Le istituzioni europee, questo è vero, hanno potuto fare ben poco a livello sanitario per contrastare l’epidemia, e d’altronde ogni singolo Stato ha avuto difficoltà nel trovare contromisure ad una situazione inaspettata e mai verificatasi negli ultimi cento anni; non c’era da aspettarsi dunque miracoli da Bruxelles e Strasburgo, ma è sull’atteggiamento adottato che ancora una volta la politica del Vecchio continente si è rivelata fragile, o per meglio dire inesistente.

Non si è creata minimamente una regia comune per affrontare il problema, lasciando l’idea che ognuno dovesse cavarsela da solo e fare come meglio credeva. Anche il sostegno verbale ai Paesi più colpiti, come l’Italia, è arrivato tardi, facendo passare un deleterio messaggio di inconsistenza, l’ennesimo di un’Unione che di fronte ai problemi più seri e drammatici delle persone, si veda la situazione dei profughi siriani, preferisce voltarsi dall’altra parte.

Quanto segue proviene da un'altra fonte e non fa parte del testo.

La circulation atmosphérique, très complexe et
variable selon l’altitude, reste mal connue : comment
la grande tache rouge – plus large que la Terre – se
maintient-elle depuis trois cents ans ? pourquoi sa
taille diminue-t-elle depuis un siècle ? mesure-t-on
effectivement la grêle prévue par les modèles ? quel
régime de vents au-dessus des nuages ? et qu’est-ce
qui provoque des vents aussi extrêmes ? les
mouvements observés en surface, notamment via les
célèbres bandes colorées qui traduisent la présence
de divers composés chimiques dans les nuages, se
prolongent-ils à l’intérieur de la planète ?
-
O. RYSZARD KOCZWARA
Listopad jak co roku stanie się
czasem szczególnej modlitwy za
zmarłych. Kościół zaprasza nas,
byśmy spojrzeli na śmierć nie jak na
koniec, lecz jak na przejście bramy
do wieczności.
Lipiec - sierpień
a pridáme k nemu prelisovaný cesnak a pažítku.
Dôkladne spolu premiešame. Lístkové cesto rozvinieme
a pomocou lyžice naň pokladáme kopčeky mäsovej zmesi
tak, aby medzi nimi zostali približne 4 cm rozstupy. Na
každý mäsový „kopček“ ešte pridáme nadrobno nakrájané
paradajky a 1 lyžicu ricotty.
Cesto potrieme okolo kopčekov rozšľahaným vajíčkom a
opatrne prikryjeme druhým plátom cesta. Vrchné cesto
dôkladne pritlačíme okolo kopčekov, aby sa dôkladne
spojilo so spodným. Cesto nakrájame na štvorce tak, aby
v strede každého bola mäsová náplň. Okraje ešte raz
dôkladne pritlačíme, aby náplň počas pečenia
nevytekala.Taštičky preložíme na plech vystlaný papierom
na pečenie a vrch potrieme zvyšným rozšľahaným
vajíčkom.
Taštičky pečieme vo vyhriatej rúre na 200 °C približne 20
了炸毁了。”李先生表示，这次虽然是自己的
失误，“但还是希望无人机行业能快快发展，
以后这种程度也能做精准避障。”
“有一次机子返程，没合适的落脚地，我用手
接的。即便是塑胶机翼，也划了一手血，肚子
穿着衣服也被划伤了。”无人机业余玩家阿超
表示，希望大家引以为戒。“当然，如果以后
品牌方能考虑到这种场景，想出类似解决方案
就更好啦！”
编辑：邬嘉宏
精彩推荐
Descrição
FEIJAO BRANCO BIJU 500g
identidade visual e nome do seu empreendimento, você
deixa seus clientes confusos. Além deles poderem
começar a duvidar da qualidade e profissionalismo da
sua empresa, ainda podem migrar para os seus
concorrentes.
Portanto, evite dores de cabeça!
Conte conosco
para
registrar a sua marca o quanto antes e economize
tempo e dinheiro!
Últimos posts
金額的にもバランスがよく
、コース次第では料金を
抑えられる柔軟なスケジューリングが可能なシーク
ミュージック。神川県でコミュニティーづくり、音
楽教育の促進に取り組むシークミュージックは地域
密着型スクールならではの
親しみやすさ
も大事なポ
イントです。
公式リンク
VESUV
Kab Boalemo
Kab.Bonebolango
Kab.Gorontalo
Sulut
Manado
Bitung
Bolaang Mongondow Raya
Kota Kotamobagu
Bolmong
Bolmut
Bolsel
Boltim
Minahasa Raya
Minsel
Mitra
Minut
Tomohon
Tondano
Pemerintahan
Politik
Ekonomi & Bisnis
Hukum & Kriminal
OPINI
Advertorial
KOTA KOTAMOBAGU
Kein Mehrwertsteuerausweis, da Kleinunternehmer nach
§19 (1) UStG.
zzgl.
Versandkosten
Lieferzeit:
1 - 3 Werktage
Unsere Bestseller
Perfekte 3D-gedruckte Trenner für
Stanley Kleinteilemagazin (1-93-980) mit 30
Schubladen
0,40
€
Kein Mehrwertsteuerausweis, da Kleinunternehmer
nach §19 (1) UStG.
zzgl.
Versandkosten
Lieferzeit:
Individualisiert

Come se non bastasse, alla già devastante indifferenza si è aggiunta la mazzata delle parole di Christine Lagarde a seppellire ogni fiducia degli italiani nell’Unione. La Presidente della Bce, rigorista d’annata, tra i principali aguzzini della Grecia, è stata capace con poche parole di una sciagurata conferenza stampa di affossare l’economia del nostro Paese, mandando a picco la Borsa di Milano e facendo schizzare lo spread.

E mentre ogni stato membro se ne frega dell’altro, i principali aiuti morali e soprattutto materiali arrivano dalla Cina, che ha teso all’Italia una mano salda e nobile come la sua antica e splendida civiltà. La UE rimane una realtà vuota, che si occupa di tutto fuorché delle reali esigenze della sua popolazione: si ratificano con il nord America trattati come il CETA per far arrivare sulle nostre tavole rifiuti alimentari, si fanno accordi con dittatori come Erdogan per tenere gli immigrati fuori dai confini, si concentra l’attenzione su ridicole inezie.

Esempio sommo, il dibattito sull’abolizione dell’ora legale, approvata dal Parlamento europeo nel 2019 e corredata da una serie di allucinanti studi sugli effetti del mantenimento dell’ora alternata sulla salute, roba che a raccontarla sembra una barzelletta (si veda il Venerdì di Repubblica del 6 marzo scorso). Di fronte a ciò, come è possibile pensare che nella gente possa mantenersi, o nascere, un senso di appartenenza europea, di legame con le sue istituzioni?

L’Europa come dimensione comune sul piano politico, ma anche economico, è attualmente inevitabile, e uscire per “farcela da soli”, o addirittura “tornare alla lira”, come ripete la folle propaganda sovranista, non ci porterebbe da nessuna parte. Lo scontro nazionalistico e la chiusura in se stessi ha già portato guerre e morti, dunque non bisogna commettere ancora gli stessi errori. Ma non c’è dubbio che in questo momento l’Europa non esiste più, autodistrutta da chi non ha saputo tenere vivo un sogno nato con ben altre prospettive.